You Need Your Pain

The deadliest thing that can happen to a Product Support team is the perception that it's there to shield Product Development from customer pain.

Product Support is on the front lines dealing with customer pain that would otherwise interrupt Product Development. From the perspective of Development, it’s easy to see Support as a shield that frees them to focus on building and improving the product. Pain is Support’s problem.

But while pain is unpleasant and we may wish to avoid it, it’s vital for survival as it steers us away from problems and danger. Development must not ignore customer pain. It’s a warning signal, and if that signal dies in Support then Development can easily steer right into danger.

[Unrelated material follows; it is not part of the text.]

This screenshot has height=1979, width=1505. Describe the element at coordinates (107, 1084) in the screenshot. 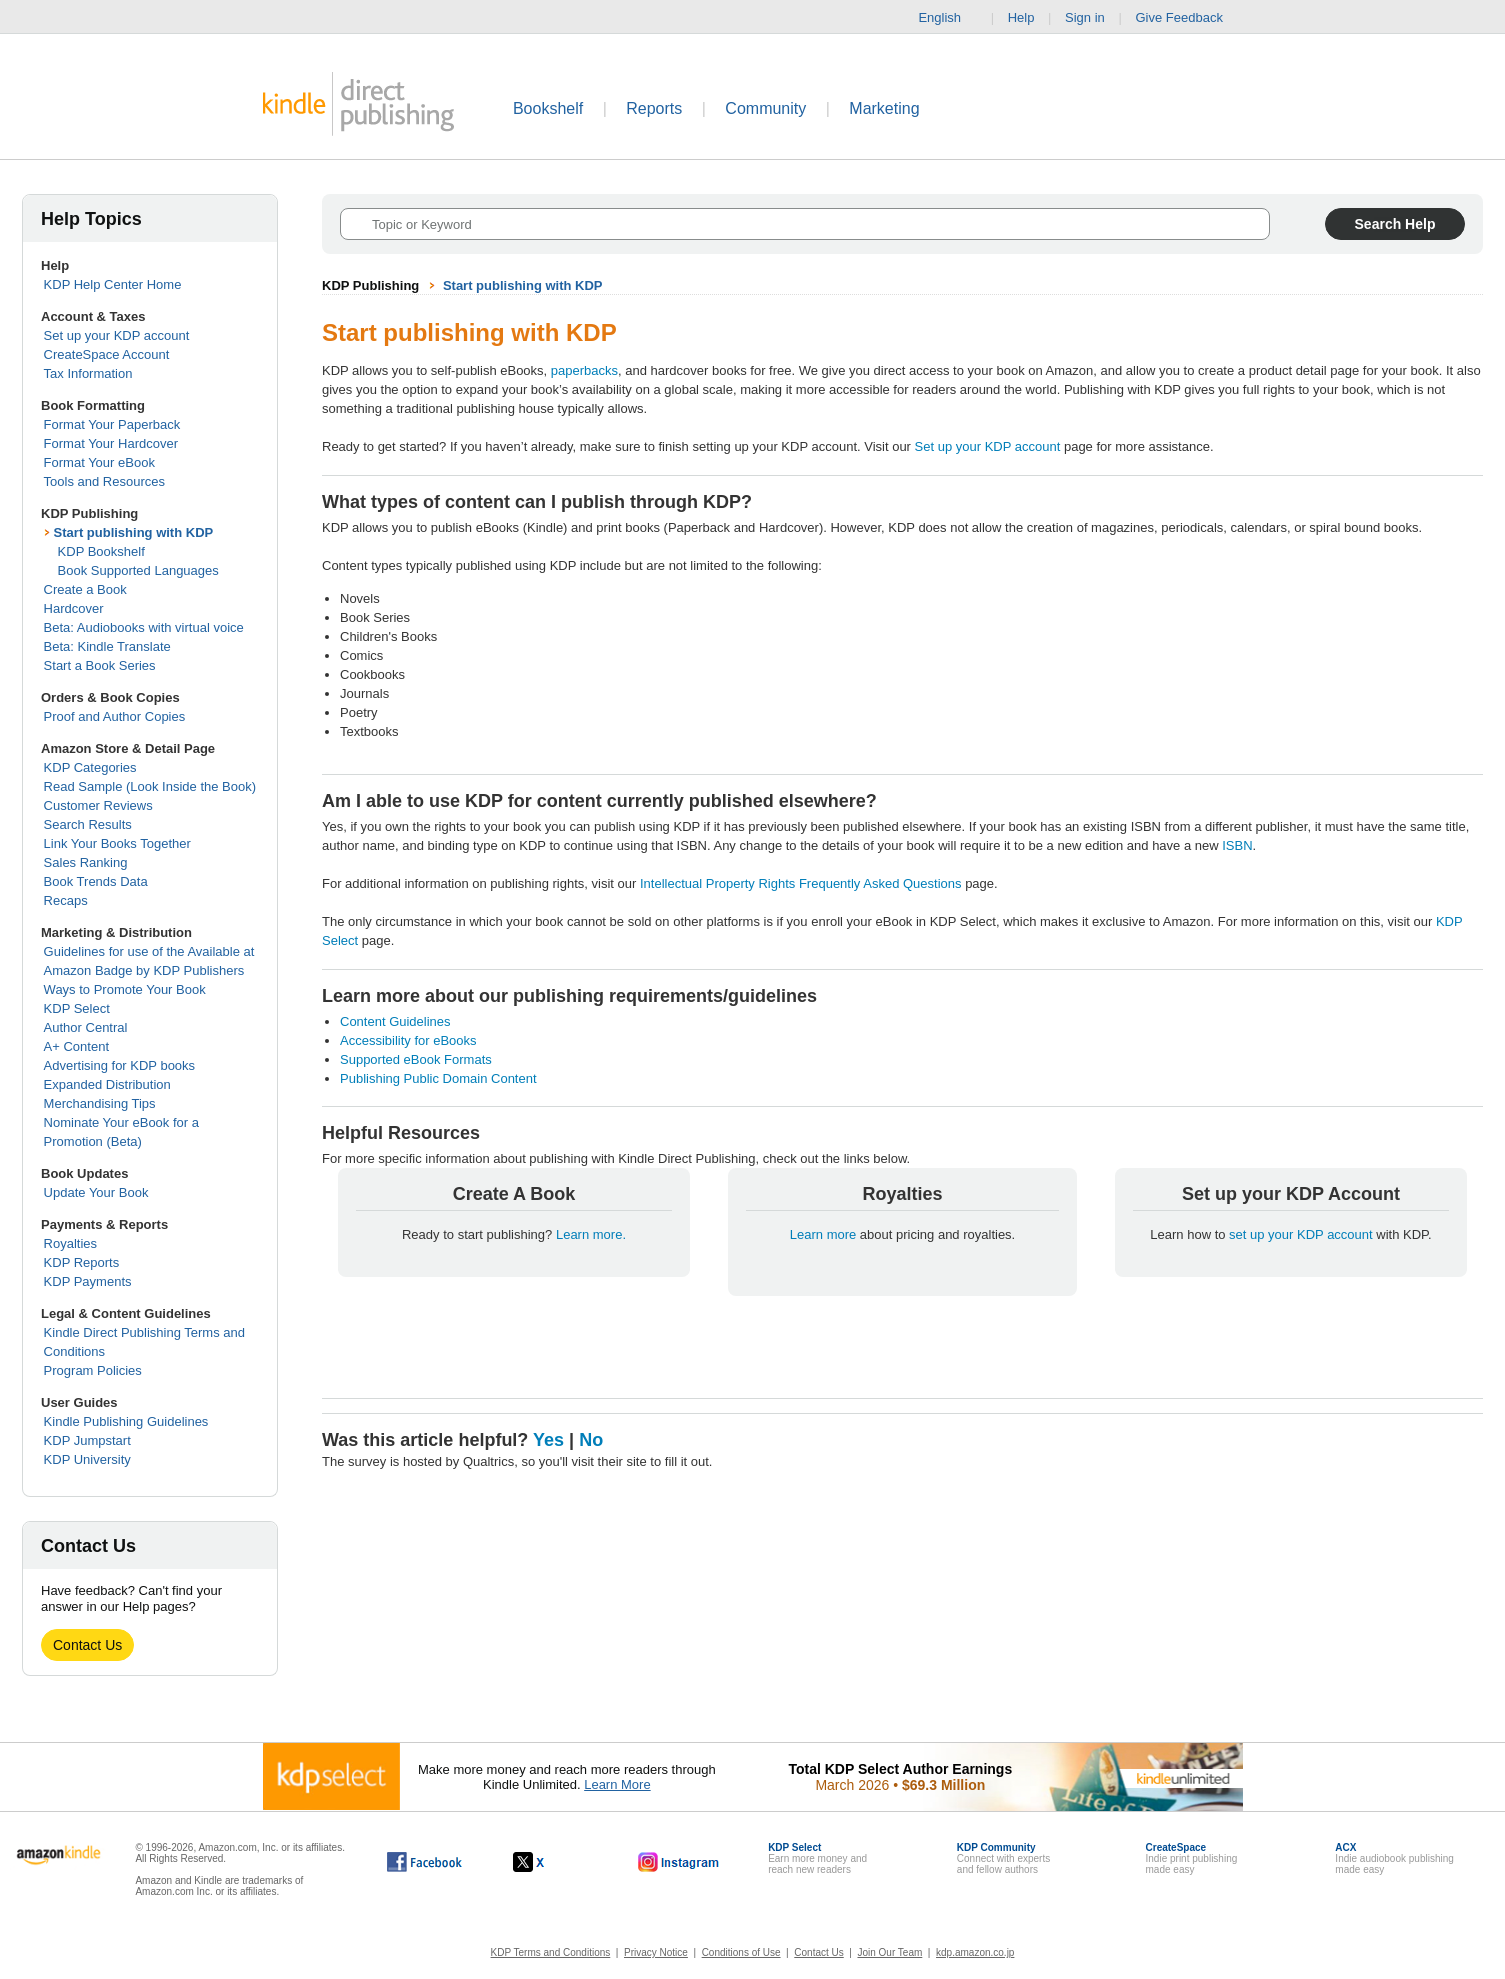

I’ve seen Development teams with tech support rotations that allowed each developer a chance to work directly on customer issues – and those teams eagerly shut down those rotations as soon as there was a strong enough Support team to take on that burden. To those teams' leaders, the perspective gained by working directly with customers to resolve issues was less valuable than more uninterrupted development time. This is understandable, but more development time is not worth it if it’s spent on the wrong things, and without sharing in customer pain it’s easy to lose sight of it. Every time one of these developers desk-sided with a customer and saw them actually use the product, they came back amazed at what they’d learned and pushed for a flurry of pain-preventing fixes – but none of these teams ever scheduled regular desk-sides.

I’ve also seen Product Support work with customers over an entire weekend to restore service after a product issue caused an outage. Along the way, Support filed a bug ticket on the underlying issue – and on Monday, that ticket got marked low-priority by Development. Development missed the pain of the weekend and to them the takeaway was that the issue had a solution. The bug didn’t get fixed and there were more painful weekend outages.

And I’ve also seen Support teams realize that Development was ignoring customer pain because Support had it covered. These Support teams could no longer be effective customer advocates and spent a lot of time treating customer pain from the same problems over and over – and unsurprisingly, these teams consistently lost their best people.

Product Support is there to treat customer pain, but it’s there to prevent it too. For that to happen, the signal provided by the pain must not be lost. It must be successfully conveyed to Product Development and factor appropriately into prioritization.